- Film poster
- Screenplay by: Jason Koornick
- Story by: Frank Nappi (The Legend of Mickey Tussler)
- Directed by: William Dear
- Starring: Dean Cain Luke Schroder
- Music by: Stu Goldberg
- Country of origin: Canada
- Original language: English

Production
- Producers: Tara Cowell-Plain Dureyshevar Jason Koornick Jack Nasser Joseph Nasser Dan Spilo Danny Webber
- Cinematography: C. Kim Miles
- Running time: 89 minutes

Original release
- Release: September 5, 2011

= A Mile in His Shoes =

A Mile in His Shoes is a 2011 Canadian made-for-television sports drama film directed by William Dear and starring Luke Schroder, George Canyon and Dean Cain. It was based on the 2008 novel The Legend of Mickey Tussler by Frank Nappi. The setting was changed from Ohio in 1948 in the novel to Bargersville, Indiana in 2002 in the film.

==Plot==
The film centers on Mickey Tussler (Luke Schroder), an 18-year-old from Indiana with Asperger syndrome. Arthur Murphy (Dean Cain) who sees Mickey pitching apples in his backyard recognizes that the boy has a lot of potential as a pitcher. He convinces Mickey's parents to let him come with him to be a part of "the River Rats", a semi-professional baseball team. He pairs Mickey with a teammate named Pee Wee who takes Mickey under his wing.

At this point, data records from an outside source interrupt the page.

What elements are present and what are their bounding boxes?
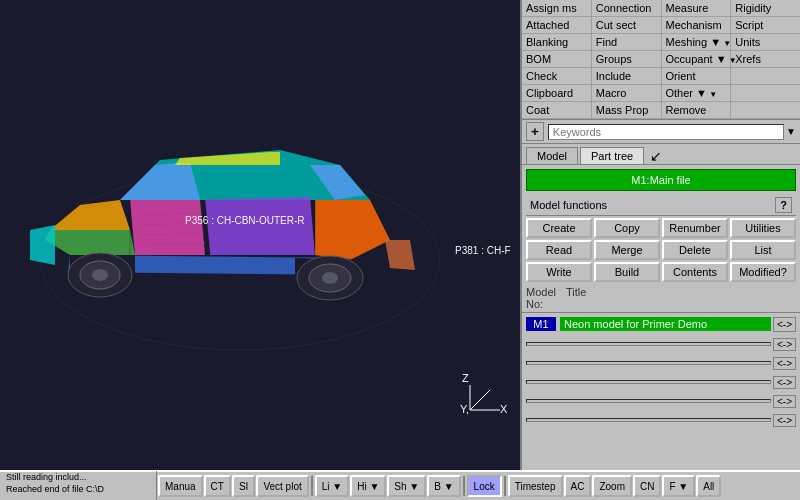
func-renumber[interactable]: Renumber <box>662 218 728 238</box>
menu-measure[interactable]: Measure <box>662 0 732 16</box>
func-create[interactable]: Create <box>526 218 592 238</box>
func-modified[interactable]: Modified? <box>730 262 796 282</box>
toolbar-zoom[interactable]: Zoom <box>592 475 632 497</box>
menu-find[interactable]: Find <box>592 34 662 50</box>
model-rows-container: M1 Neon model for Primer Demo <-> <-> <-… <box>522 314 800 429</box>
model-list-header: Model No: Title <box>522 284 800 313</box>
menu-grid: Assign ms Connection Measure Rigidity At… <box>522 0 800 120</box>
menu-occupant[interactable]: Occupant ▼ <box>662 51 732 67</box>
menu-row-7: Coat Mass Prop Remove <box>522 102 800 119</box>
keywords-input[interactable] <box>548 124 784 140</box>
model-row-M1: M1 Neon model for Primer Demo <-> <box>526 314 796 334</box>
menu-empty-7 <box>731 102 800 118</box>
menu-check[interactable]: Check <box>522 68 592 84</box>
spare-label <box>526 342 771 346</box>
menu-remove[interactable]: Remove <box>662 102 732 118</box>
func-row-3: Write Build Contents Modified? <box>526 262 796 282</box>
func-delete[interactable]: Delete <box>662 240 728 260</box>
menu-clipboard[interactable]: Clipboard <box>522 85 592 101</box>
spare-arrow[interactable]: <-> <box>773 414 796 427</box>
menu-assign-ms[interactable]: Assign ms <box>522 0 592 16</box>
menu-rigidity[interactable]: Rigidity <box>731 0 800 16</box>
func-row-1: Create Copy Renumber Utilities <box>526 218 796 238</box>
status-line-2: Reached end of file C:\D <box>2 483 156 495</box>
menu-xrefs[interactable]: Xrefs <box>731 51 800 67</box>
menu-orient[interactable]: Orient <box>662 68 732 84</box>
toolbar-ct[interactable]: CT <box>204 475 231 497</box>
spare-row-1: <-> <box>526 354 796 372</box>
tabs-bar: Model Part tree ↙ <box>522 144 800 165</box>
menu-empty-5 <box>731 68 800 84</box>
menu-bom[interactable]: BOM <box>522 51 592 67</box>
menu-mechanism[interactable]: Mechanism <box>662 17 732 33</box>
func-row-2: Read Merge Delete List <box>526 240 796 260</box>
keywords-dropdown-icon[interactable]: ▼ <box>786 126 796 137</box>
menu-other[interactable]: Other ▼ <box>662 85 732 101</box>
model-functions-title: Model functions <box>530 199 607 211</box>
keywords-plus-button[interactable]: + <box>526 122 544 141</box>
toolbar-f[interactable]: F ▼ <box>662 475 695 497</box>
spare-label <box>526 418 771 422</box>
spare-label <box>526 380 771 384</box>
toolbar-si[interactable]: SI <box>232 475 255 497</box>
toolbar-li[interactable]: Li ▼ <box>315 475 349 497</box>
spare-arrow[interactable]: <-> <box>773 357 796 370</box>
menu-empty-6 <box>731 85 800 101</box>
spare-row-2: <-> <box>526 373 796 391</box>
menu-units[interactable]: Units <box>731 34 800 50</box>
toolbar-cn[interactable]: CN <box>633 475 661 497</box>
spare-row-0: <-> <box>526 335 796 353</box>
menu-mass-prop[interactable]: Mass Prop <box>592 102 662 118</box>
spare-arrow[interactable]: <-> <box>773 395 796 408</box>
tab-model[interactable]: Model <box>526 147 578 164</box>
spare-label <box>526 399 771 403</box>
toolbar-ac[interactable]: AC <box>564 475 592 497</box>
menu-meshing[interactable]: Meshing ▼ <box>662 34 732 50</box>
toolbar-manua[interactable]: Manua <box>158 475 203 497</box>
menu-blanking[interactable]: Blanking <box>522 34 592 50</box>
func-write[interactable]: Write <box>526 262 592 282</box>
toolbar-vect-plot[interactable]: Vect plot <box>256 475 308 497</box>
spare-row-4: <-> <box>526 411 796 429</box>
status-line-1: Still reading includ... <box>2 471 156 483</box>
toolbar-hi[interactable]: Hi ▼ <box>350 475 386 497</box>
menu-groups[interactable]: Groups <box>592 51 662 67</box>
func-utilities[interactable]: Utilities <box>730 218 796 238</box>
svg-point-4 <box>92 269 108 281</box>
keywords-bar: + ▼ <box>522 120 800 144</box>
spare-arrow[interactable]: <-> <box>773 338 796 351</box>
func-list[interactable]: List <box>730 240 796 260</box>
func-merge[interactable]: Merge <box>594 240 660 260</box>
menu-cut-sect[interactable]: Cut sect <box>592 17 662 33</box>
functions-grid: Create Copy Renumber Utilities Read Merg… <box>526 218 796 282</box>
part-label-p356: P356 : CH-CBN-OUTER-R <box>185 215 304 226</box>
toolbar-sh[interactable]: Sh ▼ <box>387 475 426 497</box>
spare-arrow[interactable]: <-> <box>773 376 796 389</box>
toolbar-lock[interactable]: Lock <box>467 475 502 497</box>
menu-include[interactable]: Include <box>592 68 662 84</box>
func-read[interactable]: Read <box>526 240 592 260</box>
menu-row-5: Check Include Orient <box>522 68 800 85</box>
toolbar-timestep[interactable]: Timestep <box>508 475 563 497</box>
menu-connection[interactable]: Connection <box>592 0 662 16</box>
3d-viewport[interactable]: X Z Y, P356 : CH-CBN-OUTER-R P381 : CH-F <box>0 0 520 470</box>
toolbar-sep-1 <box>311 476 313 496</box>
func-copy[interactable]: Copy <box>594 218 660 238</box>
model-title: Neon model for Primer Demo <box>560 317 771 331</box>
main-file-button[interactable]: M1:Main file <box>526 169 796 191</box>
func-build[interactable]: Build <box>594 262 660 282</box>
toolbar-all[interactable]: All <box>696 475 721 497</box>
menu-row-3: Blanking Find Meshing ▼ Units <box>522 34 800 51</box>
menu-macro[interactable]: Macro <box>592 85 662 101</box>
tab-part-tree[interactable]: Part tree <box>580 147 644 164</box>
toolbar-b[interactable]: B ▼ <box>427 475 460 497</box>
menu-attached[interactable]: Attached <box>522 17 592 33</box>
part-label-p381: P381 : CH-F <box>455 245 511 256</box>
help-button[interactable]: ? <box>775 197 792 213</box>
svg-text:Y,: Y, <box>460 403 469 415</box>
func-contents[interactable]: Contents <box>662 262 728 282</box>
model-functions-header: Model functions ? <box>526 195 796 216</box>
menu-coat[interactable]: Coat <box>522 102 592 118</box>
model-arrow-button[interactable]: <-> <box>773 317 796 332</box>
menu-script[interactable]: Script <box>731 17 800 33</box>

Mickey is accepted by most of the team, except the top pitcher who feels threatened by Mickey's growing competence on the mound. With the help of the coach and Pee Wee, Mickey learns to manage the sensory overload he experiences on the field and pitch well through it.

Eventually, through his success on the field, Mickey proves to himself and to his parents that he has talent, he has a voice, and his autism cannot stop him from achieving his dreams.

==Cast==
- Luke Schroder as Mickey Tussler
- Dean Cain as Arthur "Murph" Murphy
- George Canyon as Clarence
- Chilton Crane as Molly Tussler
- Jarod Joseph as Pee Wee
- Jesse Hutch as George "Lefty" Rogers
- Andrew Wheeler as Warren Dennison
- Jaren Brandt Bartlett as Raymond "Boxcar" Miller
- Anna Mae Wills as Laney Juris
- Matthew Robert Kelly as Chip McNally
- Lee Tichon as Rocco Hightower
- Kenneth W. Yanko as Sheriff Billings
- Paul Jarrett as Pastor Bob

== Background ==
The movie is adapted from the 2008 novel The Legend of Mickey Tussler by Frank Nappi, which was the first of a series. The subsequent novels, "Sophomore Campaign" and "Welcome to the Show", delve deeper into the mind and experiences of Mickey, as well as those closest to him.

== Reception ==
A Mile in His Shoes was reviewed by Common Sense Media and Dove.org, both of which felt favorably about the film. Jonathan Plummer commented upon the film, praising it for its "positive view of someone who is neurologically diverse and is made believable and watchable by the script, direction, and performances".